Your objective:
Where an entry below contains an image, skip the image and copy the rest exactly.
------ Recorded data ------
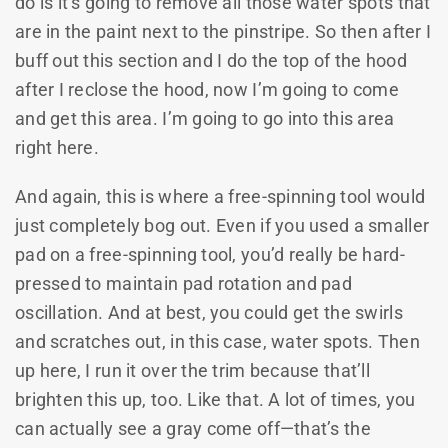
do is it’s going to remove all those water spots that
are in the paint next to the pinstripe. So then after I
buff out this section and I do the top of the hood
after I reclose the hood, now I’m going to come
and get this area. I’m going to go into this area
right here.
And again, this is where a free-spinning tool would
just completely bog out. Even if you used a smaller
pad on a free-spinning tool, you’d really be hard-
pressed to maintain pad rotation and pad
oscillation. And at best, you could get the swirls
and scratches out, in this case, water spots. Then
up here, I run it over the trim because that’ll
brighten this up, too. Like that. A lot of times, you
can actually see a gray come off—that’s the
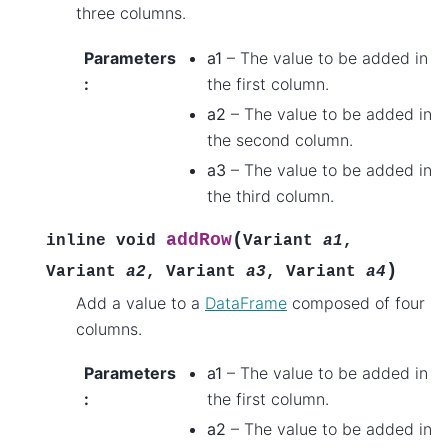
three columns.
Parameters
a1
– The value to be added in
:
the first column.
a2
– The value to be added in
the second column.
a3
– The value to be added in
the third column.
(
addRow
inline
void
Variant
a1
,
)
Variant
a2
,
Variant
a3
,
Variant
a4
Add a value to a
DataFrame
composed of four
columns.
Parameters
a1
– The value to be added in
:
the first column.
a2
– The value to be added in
------
Response to this exercise:
do is it’s going to remove all those water spots that
are in the paint next to the pinstripe. So then after I
buff out this section and I do the top of the hood
after I reclose the hood, now I’m going to come
and get this area. I’m going to go into this area
right here.
And again, this is where a free-spinning tool would
just completely bog out. Even if you used a smaller
pad on a free-spinning tool, you’d really be hard-
pressed to maintain pad rotation and pad
oscillation. And at best, you could get the swirls
and scratches out, in this case, water spots. Then
up here, I run it over the trim because that’ll
brighten this up, too. Like that. A lot of times, you
can actually see a gray come off—that’s the
three columns.
Parameters
a1
– The value to be added in
:
the first column.
a2
– The value to be added in
the second column.
a3
– The value to be added in
the third column.
(
addRow
inline
void
Variant
a1
,
)
Variant
a2
,
Variant
a3
,
Variant
a4
Add a value to a
DataFrame
composed of four
columns.
Parameters
a1
– The value to be added in
:
the first column.
a2
– The value to be added in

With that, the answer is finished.